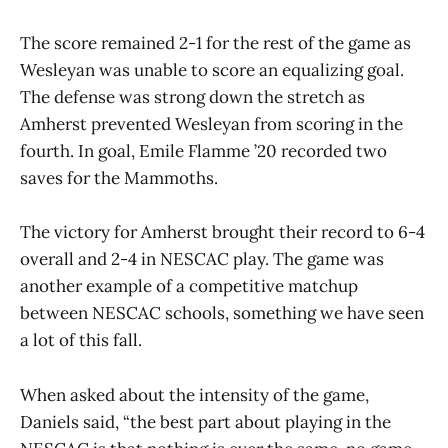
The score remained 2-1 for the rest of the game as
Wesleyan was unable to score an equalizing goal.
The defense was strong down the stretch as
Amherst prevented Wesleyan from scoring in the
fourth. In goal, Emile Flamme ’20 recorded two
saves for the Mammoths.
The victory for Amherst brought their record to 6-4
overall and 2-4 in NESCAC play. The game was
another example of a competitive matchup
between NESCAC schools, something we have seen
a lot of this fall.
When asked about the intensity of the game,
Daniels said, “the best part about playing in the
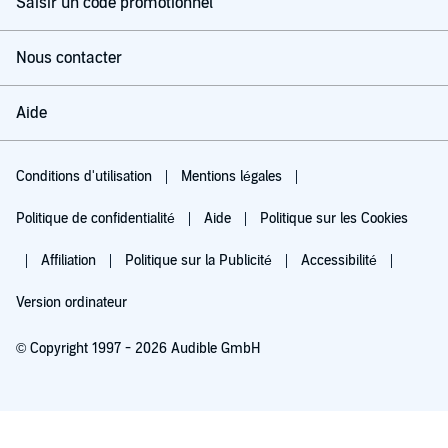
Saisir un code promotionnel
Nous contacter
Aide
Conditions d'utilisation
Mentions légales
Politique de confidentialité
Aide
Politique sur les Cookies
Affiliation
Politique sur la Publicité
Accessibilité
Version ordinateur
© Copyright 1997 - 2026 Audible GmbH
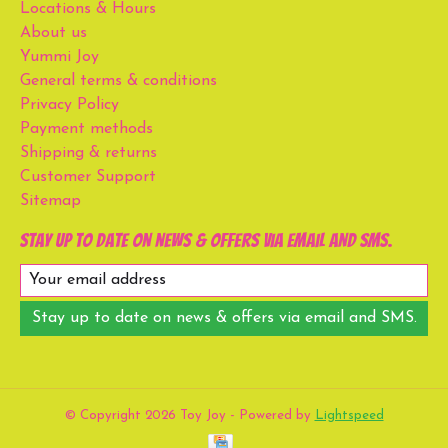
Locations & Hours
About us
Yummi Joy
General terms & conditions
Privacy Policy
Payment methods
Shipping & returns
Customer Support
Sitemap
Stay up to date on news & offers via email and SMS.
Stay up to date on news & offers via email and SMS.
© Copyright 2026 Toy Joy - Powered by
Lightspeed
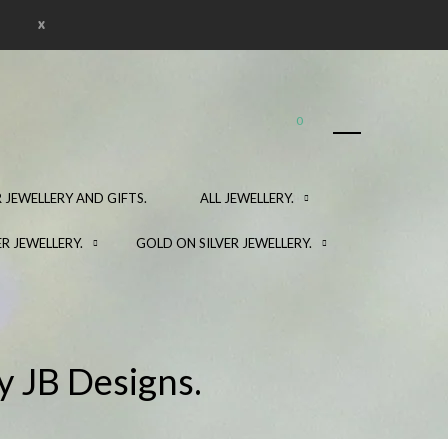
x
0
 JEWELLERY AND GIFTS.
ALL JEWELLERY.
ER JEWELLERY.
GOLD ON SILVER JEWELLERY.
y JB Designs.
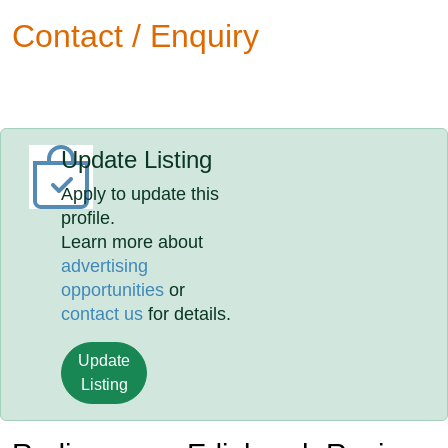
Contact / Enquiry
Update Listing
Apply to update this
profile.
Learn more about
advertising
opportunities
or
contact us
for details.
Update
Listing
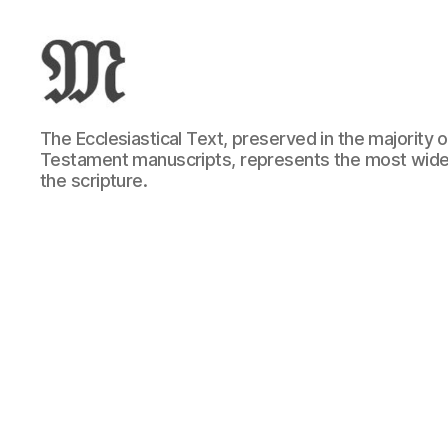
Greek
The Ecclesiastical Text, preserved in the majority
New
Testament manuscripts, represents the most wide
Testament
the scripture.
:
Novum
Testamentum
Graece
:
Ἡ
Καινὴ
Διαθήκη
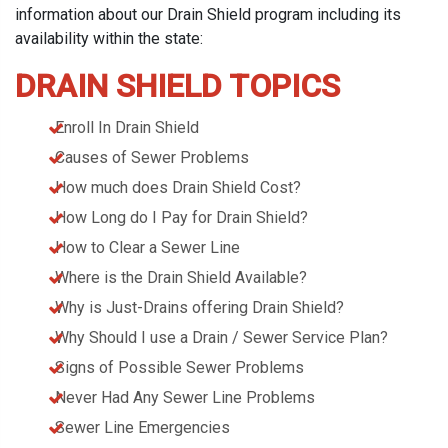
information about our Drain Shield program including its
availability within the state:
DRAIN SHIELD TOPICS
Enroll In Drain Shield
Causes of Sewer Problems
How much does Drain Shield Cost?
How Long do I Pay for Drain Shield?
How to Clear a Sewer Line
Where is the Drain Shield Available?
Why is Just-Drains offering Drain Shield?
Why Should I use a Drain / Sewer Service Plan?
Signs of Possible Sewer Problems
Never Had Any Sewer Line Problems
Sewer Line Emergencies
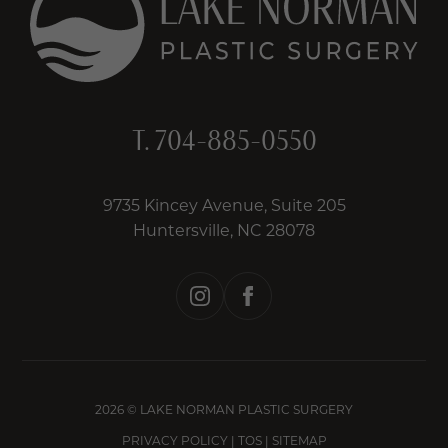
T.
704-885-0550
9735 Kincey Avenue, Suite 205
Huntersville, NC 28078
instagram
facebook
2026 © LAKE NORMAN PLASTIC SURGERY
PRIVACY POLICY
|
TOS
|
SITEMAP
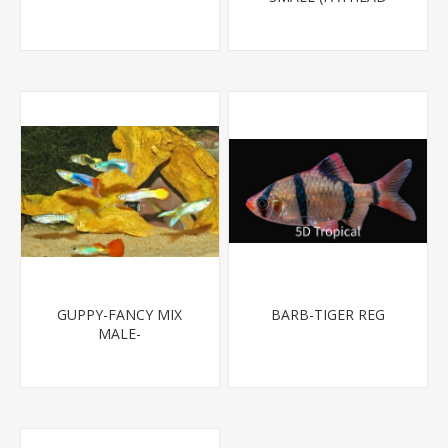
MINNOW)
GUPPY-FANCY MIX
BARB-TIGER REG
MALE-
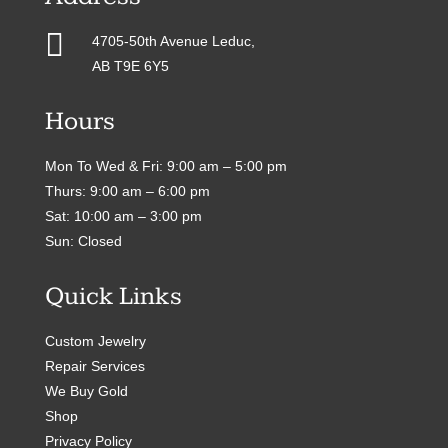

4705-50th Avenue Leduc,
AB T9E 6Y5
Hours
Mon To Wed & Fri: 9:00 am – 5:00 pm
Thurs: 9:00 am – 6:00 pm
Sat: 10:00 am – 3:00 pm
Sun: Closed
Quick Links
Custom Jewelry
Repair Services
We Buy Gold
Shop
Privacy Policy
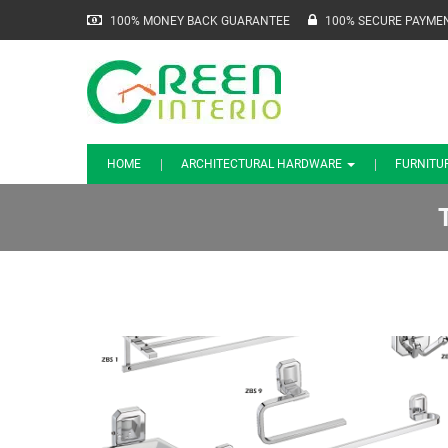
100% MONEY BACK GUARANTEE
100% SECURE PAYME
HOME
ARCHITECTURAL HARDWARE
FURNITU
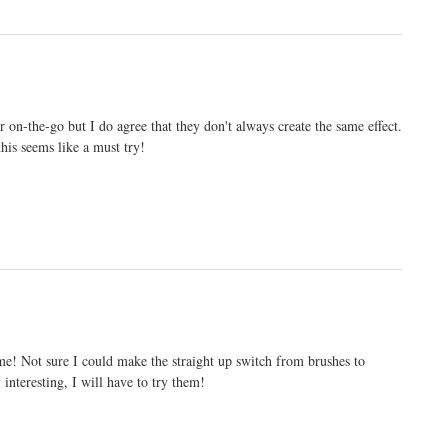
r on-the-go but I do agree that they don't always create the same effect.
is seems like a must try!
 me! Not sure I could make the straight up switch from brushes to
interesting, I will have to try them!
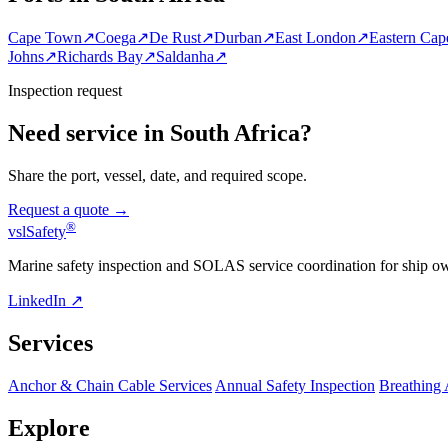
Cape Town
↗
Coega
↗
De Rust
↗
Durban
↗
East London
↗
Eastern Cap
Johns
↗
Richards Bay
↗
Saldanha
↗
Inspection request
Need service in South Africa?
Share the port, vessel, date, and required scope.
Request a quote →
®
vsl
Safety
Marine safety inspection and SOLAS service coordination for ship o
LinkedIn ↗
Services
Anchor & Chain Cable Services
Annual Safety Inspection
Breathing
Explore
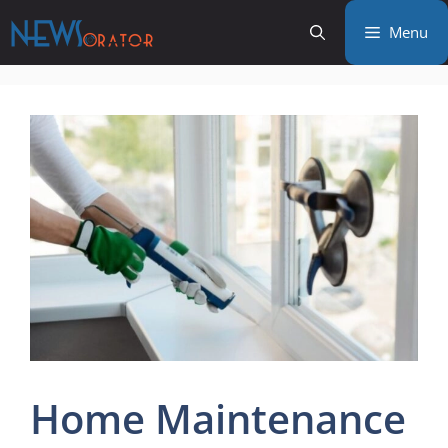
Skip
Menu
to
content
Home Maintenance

· · · · · · ·

Using the records above, repeat exactly the run of lines that starts with the line with "overall and 2-4 in NESCAC play. The game was" and goes on through the line with "Signs of Possible Sewer Problems"; omit each picture.

# Task output
overall and 2-4 in NESCAC play. The game was
another example of a competitive matchup
between NESCAC schools, something we have seen
a lot of this fall.
When asked about the intensity of the game,
Daniels said, “the best part about playing in the
Saisir un code promotionnel
Nous contacter
Aide
Conditions d'utilisation
Mentions légales
Politique de confidentialité
Aide
Politique sur les Cookies
Affiliation
Politique sur la Publicité
Accessibilité
Version ordinateur
© Copyright 1997 - 2026 Audible GmbH
Locations & Hours
About us
Yummi Joy
General terms & conditions
Privacy Policy
Payment methods
Shipping & returns
Customer Support
Sitemap
Stay up to date on news & offers via email and SMS.
Stay up to date on news & offers via email and SMS.
© Copyright 2026 Toy Joy - Powered by
Lightspeed
x
0
 JEWELLERY AND GIFTS.
ALL JEWELLERY.
ER JEWELLERY.
GOLD ON SILVER JEWELLERY.
y JB Designs.
Contact / Enquiry
Update Listing
Apply to update this
profile.
Learn more about
advertising
opportunities
or
contact us
for details.
Update
Listing
Greek
The Ecclesiastical Text, preserved in the majority
New
Testament manuscripts, represents the most wide
Testament
the scripture.
:
Novum
Testamentum
Graece
:
Ἡ
Καινὴ
Διαθήκη
information about our Drain Shield program including its
availability within the state:
DRAIN SHIELD TOPICS
Enroll In Drain Shield
Causes of Sewer Problems
How much does Drain Shield Cost?
How Long do I Pay for Drain Shield?
How to Clear a Sewer Line
Where is the Drain Shield Available?
Why is Just-Drains offering Drain Shield?
Why Should I use a Drain / Sewer Service Plan?
Signs of Possible Sewer Problems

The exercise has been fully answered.